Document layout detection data
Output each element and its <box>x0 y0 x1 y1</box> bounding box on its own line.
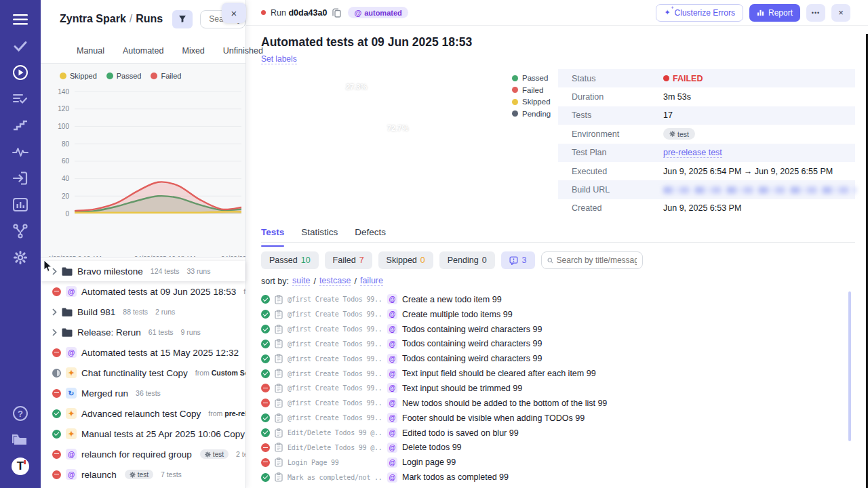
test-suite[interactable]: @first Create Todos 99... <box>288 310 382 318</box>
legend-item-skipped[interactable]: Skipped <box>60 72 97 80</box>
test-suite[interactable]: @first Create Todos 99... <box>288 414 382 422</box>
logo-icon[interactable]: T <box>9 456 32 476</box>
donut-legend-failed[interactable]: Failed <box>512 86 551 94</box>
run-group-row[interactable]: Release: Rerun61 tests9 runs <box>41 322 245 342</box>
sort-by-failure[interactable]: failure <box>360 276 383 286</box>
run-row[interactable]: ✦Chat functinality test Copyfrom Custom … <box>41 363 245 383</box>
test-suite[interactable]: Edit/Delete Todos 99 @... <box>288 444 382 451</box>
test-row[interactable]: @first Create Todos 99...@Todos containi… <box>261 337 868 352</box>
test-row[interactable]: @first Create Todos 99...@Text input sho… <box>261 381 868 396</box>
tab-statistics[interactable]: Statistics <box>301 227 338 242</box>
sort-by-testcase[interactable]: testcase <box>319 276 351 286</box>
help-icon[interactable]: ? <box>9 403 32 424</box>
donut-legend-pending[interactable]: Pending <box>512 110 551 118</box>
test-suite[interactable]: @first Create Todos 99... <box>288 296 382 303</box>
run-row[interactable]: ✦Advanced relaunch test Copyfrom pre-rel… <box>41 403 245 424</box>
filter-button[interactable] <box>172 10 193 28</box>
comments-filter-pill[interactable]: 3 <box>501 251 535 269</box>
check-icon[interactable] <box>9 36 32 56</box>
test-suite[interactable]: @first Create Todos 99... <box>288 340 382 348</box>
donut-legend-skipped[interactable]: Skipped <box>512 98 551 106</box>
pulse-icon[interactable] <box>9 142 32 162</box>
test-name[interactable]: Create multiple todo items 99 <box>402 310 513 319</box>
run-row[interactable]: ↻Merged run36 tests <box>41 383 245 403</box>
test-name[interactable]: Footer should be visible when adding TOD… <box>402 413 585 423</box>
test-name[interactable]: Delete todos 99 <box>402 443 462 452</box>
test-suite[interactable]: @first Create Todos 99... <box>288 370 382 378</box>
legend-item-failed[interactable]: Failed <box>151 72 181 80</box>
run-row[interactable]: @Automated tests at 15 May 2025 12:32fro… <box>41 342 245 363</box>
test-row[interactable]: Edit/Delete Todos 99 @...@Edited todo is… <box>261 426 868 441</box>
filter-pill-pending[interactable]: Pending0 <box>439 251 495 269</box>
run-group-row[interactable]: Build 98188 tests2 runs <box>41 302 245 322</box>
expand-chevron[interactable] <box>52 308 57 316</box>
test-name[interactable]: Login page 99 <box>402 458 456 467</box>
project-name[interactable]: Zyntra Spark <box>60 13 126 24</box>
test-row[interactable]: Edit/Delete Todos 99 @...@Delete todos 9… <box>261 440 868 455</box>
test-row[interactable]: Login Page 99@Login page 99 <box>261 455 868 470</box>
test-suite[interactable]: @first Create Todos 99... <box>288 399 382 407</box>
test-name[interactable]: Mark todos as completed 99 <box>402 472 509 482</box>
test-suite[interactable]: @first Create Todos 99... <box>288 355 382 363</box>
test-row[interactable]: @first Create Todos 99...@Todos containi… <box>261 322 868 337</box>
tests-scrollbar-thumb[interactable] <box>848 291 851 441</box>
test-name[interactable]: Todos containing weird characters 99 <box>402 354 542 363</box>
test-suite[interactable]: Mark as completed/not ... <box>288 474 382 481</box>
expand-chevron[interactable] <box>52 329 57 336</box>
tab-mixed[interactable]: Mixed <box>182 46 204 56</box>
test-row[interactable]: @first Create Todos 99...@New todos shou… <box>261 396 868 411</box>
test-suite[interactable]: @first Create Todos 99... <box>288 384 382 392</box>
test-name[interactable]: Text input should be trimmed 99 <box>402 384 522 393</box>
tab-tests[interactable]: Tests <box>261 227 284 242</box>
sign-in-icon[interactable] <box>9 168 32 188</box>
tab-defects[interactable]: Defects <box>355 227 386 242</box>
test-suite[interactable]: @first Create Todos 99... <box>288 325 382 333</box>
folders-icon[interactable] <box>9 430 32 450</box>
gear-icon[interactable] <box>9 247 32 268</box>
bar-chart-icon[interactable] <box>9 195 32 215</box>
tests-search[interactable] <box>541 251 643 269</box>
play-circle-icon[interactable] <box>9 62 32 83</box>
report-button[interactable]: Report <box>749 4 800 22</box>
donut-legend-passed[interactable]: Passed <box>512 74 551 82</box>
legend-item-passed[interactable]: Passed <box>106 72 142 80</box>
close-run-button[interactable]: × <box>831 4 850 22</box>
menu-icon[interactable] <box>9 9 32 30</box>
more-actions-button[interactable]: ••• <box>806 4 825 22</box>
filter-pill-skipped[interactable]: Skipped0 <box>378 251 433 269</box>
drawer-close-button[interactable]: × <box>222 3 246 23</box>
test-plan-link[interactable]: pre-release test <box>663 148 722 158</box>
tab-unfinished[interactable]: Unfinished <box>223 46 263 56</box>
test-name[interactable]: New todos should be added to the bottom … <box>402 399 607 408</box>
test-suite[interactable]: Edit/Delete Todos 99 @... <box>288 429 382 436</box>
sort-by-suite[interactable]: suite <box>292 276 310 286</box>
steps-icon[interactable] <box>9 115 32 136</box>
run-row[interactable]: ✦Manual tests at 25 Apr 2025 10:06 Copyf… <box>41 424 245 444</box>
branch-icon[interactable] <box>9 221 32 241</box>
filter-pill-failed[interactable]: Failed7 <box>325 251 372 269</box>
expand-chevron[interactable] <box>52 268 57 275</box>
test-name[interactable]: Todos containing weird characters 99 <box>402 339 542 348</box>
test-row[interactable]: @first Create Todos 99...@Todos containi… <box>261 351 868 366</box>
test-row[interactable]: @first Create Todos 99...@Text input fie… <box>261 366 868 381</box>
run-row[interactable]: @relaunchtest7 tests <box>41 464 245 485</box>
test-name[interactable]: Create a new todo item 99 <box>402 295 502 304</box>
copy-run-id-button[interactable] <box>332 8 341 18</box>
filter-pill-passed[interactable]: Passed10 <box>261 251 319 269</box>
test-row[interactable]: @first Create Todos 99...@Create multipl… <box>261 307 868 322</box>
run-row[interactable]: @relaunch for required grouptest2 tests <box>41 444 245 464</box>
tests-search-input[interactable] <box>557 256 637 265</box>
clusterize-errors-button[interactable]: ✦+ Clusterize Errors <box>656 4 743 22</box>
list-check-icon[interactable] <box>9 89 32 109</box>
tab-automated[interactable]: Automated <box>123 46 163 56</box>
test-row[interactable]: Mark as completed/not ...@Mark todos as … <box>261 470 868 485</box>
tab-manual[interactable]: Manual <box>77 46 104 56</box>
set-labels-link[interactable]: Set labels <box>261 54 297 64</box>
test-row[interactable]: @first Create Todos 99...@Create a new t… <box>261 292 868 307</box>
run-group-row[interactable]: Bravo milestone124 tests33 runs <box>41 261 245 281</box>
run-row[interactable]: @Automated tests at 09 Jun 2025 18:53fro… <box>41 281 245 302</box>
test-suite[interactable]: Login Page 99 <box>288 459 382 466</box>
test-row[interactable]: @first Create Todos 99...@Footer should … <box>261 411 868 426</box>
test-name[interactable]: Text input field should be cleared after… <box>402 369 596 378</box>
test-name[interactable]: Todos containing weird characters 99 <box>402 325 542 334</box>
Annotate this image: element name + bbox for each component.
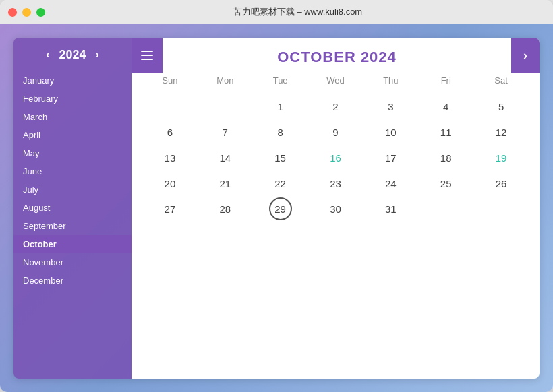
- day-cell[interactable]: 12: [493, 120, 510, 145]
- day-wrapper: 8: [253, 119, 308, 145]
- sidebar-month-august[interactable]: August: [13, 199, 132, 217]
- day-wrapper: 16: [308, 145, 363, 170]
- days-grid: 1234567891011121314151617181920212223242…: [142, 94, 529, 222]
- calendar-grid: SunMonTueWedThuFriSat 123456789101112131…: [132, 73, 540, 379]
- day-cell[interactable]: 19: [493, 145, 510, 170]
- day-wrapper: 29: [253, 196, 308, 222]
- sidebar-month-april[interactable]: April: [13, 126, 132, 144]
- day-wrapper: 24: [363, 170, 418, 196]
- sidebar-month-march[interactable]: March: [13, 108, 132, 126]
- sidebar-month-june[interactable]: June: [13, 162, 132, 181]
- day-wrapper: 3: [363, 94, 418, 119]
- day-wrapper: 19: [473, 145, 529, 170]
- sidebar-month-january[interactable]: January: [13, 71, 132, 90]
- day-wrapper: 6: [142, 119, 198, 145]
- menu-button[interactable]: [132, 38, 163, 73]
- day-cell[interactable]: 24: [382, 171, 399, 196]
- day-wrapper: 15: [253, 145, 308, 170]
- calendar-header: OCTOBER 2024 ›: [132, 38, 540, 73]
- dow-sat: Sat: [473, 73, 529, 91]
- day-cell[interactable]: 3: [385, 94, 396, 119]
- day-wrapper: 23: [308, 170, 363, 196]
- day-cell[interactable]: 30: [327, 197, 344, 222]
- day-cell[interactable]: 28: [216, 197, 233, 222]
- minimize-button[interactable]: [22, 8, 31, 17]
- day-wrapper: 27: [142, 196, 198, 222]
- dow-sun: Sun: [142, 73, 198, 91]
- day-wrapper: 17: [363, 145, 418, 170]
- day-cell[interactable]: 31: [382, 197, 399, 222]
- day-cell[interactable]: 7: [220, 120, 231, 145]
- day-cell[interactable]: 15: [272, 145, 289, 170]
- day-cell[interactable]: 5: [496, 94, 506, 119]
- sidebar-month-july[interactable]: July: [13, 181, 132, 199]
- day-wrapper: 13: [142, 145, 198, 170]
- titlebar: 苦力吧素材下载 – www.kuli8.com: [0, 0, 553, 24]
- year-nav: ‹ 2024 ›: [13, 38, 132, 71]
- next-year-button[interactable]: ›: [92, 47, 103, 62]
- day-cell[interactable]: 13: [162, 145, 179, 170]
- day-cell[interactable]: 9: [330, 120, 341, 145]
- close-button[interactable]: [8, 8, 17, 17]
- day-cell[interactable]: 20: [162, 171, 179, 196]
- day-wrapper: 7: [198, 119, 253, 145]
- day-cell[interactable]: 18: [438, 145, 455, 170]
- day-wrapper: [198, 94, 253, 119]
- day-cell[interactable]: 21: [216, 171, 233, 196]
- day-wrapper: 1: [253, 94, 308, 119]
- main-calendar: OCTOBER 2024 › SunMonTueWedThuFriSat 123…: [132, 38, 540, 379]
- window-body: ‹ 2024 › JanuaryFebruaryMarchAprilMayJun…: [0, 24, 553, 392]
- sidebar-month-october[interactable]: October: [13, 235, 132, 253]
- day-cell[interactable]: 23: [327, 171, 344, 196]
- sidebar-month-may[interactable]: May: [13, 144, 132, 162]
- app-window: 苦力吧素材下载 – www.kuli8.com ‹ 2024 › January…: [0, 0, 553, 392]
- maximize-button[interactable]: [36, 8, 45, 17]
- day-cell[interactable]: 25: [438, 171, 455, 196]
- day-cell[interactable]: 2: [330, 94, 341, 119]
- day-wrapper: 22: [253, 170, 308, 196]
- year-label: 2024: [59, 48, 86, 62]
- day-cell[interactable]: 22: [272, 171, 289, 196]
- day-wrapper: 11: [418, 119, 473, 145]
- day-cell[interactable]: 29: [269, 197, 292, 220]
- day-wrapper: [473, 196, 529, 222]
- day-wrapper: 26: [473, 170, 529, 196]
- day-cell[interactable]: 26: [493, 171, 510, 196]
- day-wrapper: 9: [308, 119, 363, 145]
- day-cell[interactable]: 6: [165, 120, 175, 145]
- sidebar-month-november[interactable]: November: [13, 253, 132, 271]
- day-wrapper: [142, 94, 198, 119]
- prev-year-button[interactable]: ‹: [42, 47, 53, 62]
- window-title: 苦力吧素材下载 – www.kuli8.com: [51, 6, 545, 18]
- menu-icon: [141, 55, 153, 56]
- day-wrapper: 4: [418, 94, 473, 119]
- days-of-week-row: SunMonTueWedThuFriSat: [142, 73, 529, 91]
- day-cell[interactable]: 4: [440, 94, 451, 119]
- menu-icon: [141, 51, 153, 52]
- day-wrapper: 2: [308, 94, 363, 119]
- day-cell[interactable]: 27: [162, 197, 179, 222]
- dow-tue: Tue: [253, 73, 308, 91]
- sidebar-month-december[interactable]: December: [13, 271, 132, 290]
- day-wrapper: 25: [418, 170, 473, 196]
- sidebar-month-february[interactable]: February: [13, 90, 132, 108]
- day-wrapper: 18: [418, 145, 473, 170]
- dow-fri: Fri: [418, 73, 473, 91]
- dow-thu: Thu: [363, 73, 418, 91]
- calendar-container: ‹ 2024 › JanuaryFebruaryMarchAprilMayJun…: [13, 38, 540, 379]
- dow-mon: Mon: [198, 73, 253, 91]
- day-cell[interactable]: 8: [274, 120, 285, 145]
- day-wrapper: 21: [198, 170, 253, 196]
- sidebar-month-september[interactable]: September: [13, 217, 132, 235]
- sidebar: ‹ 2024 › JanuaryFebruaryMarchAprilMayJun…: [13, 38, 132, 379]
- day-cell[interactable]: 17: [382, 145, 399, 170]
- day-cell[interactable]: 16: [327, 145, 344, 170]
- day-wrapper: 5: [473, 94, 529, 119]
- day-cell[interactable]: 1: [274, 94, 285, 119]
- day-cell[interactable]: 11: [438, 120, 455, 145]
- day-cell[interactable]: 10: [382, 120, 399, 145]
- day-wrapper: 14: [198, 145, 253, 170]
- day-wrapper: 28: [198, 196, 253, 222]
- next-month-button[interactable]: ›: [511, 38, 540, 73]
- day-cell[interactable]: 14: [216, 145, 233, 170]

Goal of the exercise
A single number is required: the count of lines in the records that include the string "runs".

Exercise output
3